Cosa que lo avergonzó más de lo que ya estaba: eso era lo que ella pretendía, seguro. Pero no se marchó, y se quedó mirando hasta que le hubieron puesto el pañal. Ceese nunca había visto poner uno porque era el bebé de la familia. Parecía bastante fácil. Así lo dijo.
—Eso es porque tienen estas pequeñas pegatinas a los lados —dijo Miz Smitcher—. No hace mucho los pañales eran de tela y había que sujetarlos con un imperdible con cuidado para no pinchar al niño ni pincharte, porque entonces había gritos y llantos como no puedes imaginarte. Y cuando el pañal estaba todo lleno de heces y empapado de orines, había que llevarlo al lavabo y limpiarlo y luego meterlo en la lavadora. Hasta los codos en pipí y caca, eso era tener un bebé en los viejos tiempos. Hasta hace unos treinta años.
—Tío —dijo Ceese—. ¿Entonces les daban biberón a los niños o ya habían inventado la teta?
Oh, la mirada que ella le dirigió. Pero él vio por la manera en que fruncía los labios para no sonreír que no estaba cabreada de verdad.
Y cuando el bebé estuvo limpio y con el pañal puesto y con una camisita que parecía ropa de muñeca, allá que volvió a los brazos de Ceese mientras Miz Smitcher se encargaba del papeleo para entregarlo a la custodia estatal.
Ceese no podía escuchar gran cosa desde donde estaba, pero veía que Miz Smitcher se iba enfadando poco a poco. No sólo eso, sino que alguien bajó de donde se suponía que Miz Smitcher tenía que estar trabajando tres veces para decir que la necesitaban allá arriba
ahora mismo.
Así que él se levantó y se le acercó, con el bebé en brazos.
—Miz Smitcher, puedo quedarme aquí todo el día si llama a mi madre y le dice que estoy con usted.
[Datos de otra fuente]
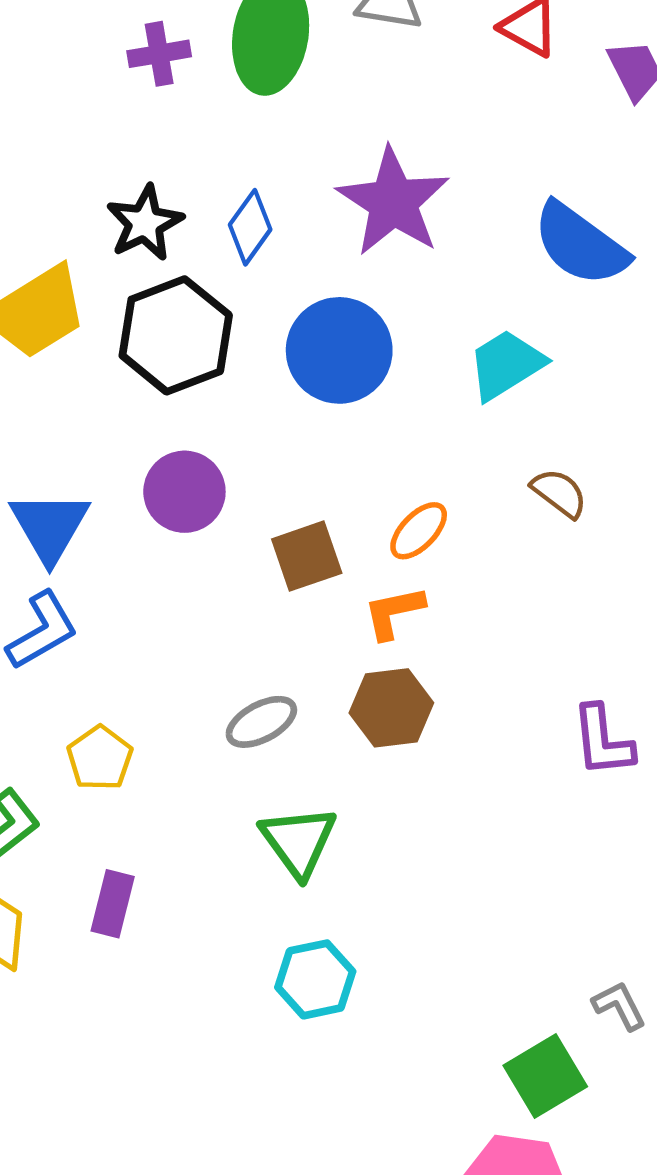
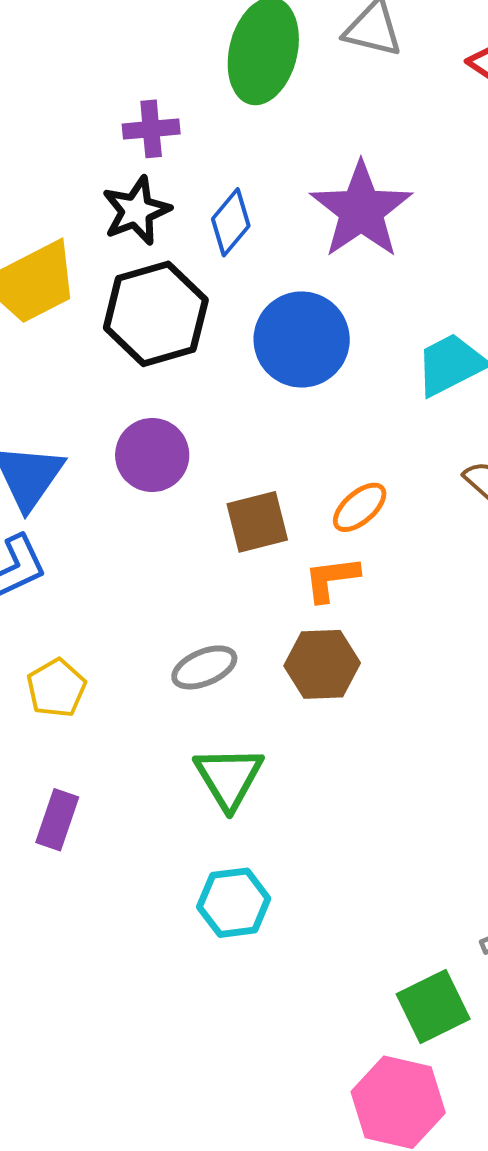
purple cross: (159, 54) -> (151, 129), moved

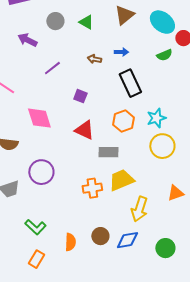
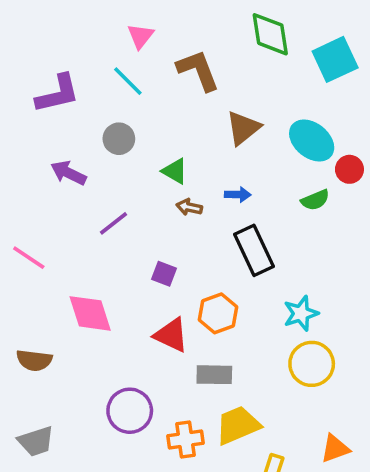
green triangle: (86, 22) -> (175, 171), moved
orange hexagon: (123, 121) -> (218, 313), moved
purple circle: (41, 172) -> (130, 411), moved

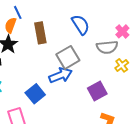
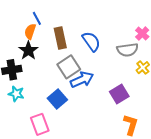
blue semicircle: (81, 25) -> (91, 41), moved
gray square: (68, 57) -> (69, 67), moved

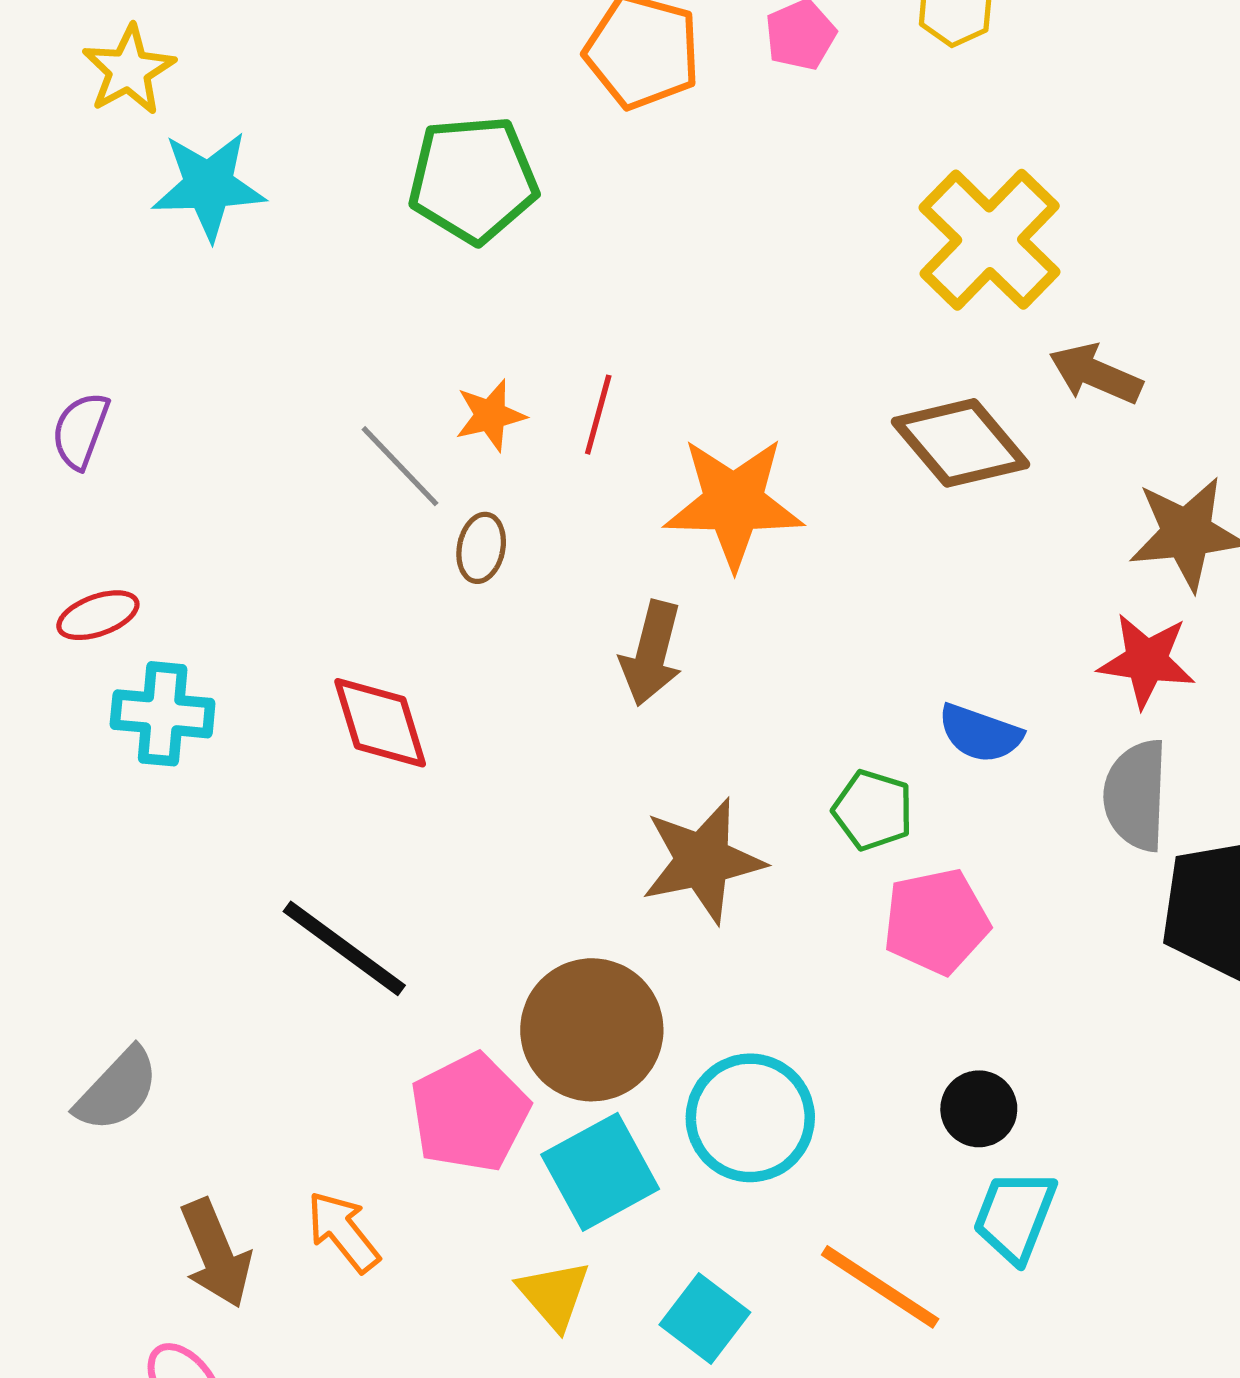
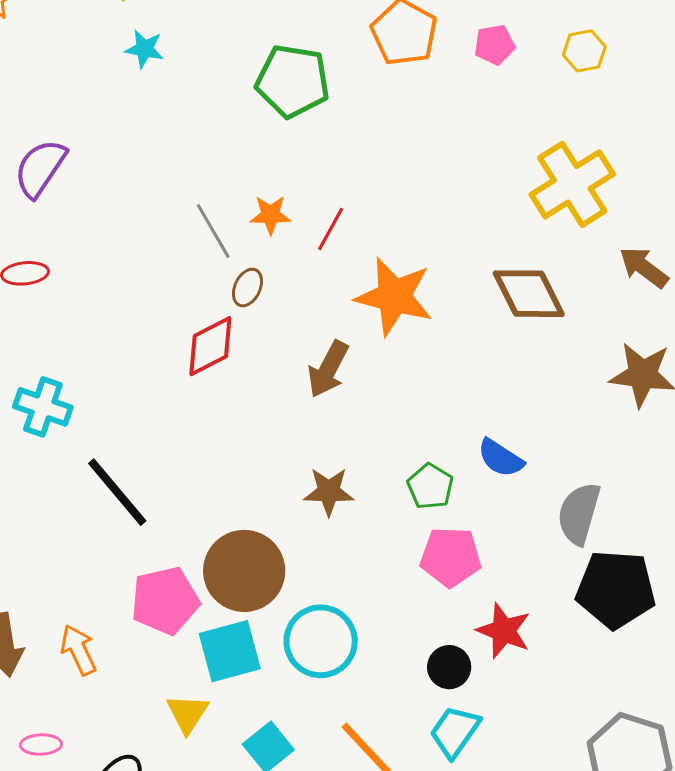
cyan star: (209, 186) -> (144, 49), size x0.6
brown arrow: (1096, 374) -> (644, 267), moved
purple semicircle: (81, 431) -> (40, 168), size x1.4
red star: (1146, 661) -> (504, 631), moved
cyan cross: (163, 714) -> (43, 407), moved
red diamond: (380, 723) -> (210, 346), moved, turned 66
brown star: (703, 860) -> (329, 492), size x0.7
Así podrá trabajar y luego ellos podrán acabar todo el papeleo y podremos llevarnos el bebé a casa.
Miz Smitcher lo miró como si estuviera loco.
—No voy a llevarme al bebé a mi casa.
—Encontrarán un hogar de acogida en unos cuantos días, pero lleva tiempo —dijo la mujer del mostrador.
—Entonces el bebé se quedará aquí, en la unidad neonatal —dijo Miz Smitcher.
—Pero no está enfermo ni ha nacido aquí, así que como le he dicho, Ura Lee, es imposible de todas todas que el hospital vaya a admitir al bebé, ¿quién lo va a pagar?
—¡Yo!
—Pues si va a pagar la factura del hospital por cuidar al bebé —dijo la mujer del mostrador—, ¿por qué no se lo lleva a casa y deja que este chico lo cuide por usted? Hasta que encuentren un hogar de acogida para la nena.
—Para el nene —dijo Ceese.
—¿Qué?
—Es un niño, no una niña.
—El bebé no entiende una palabra de lo que estoy diciendo, así que no le he ofendido con la equivocación —dijo la señora del mostrador.
—Es un niño —insistió Ceese—. Está vivo. Yo lo encontré.
La señora del mostrador arrugó los labios y miró los papeles.
Miz Smitcher le dio un golpecito en el brazo, pero no tan fuerte como para hacerle daño. Ceese la miró. Ella estaba haciendo todo lo posible por no hacer una mueca.
—Me parece que este testarudo jovencito le ha ofrecido la mejor solución —dijo la señora del mostrador—. Bien podría pagarle su parte del día, y parece bastante tranquilo.
—Hay que dar de comer al bebé —dijo Miz Smitcher.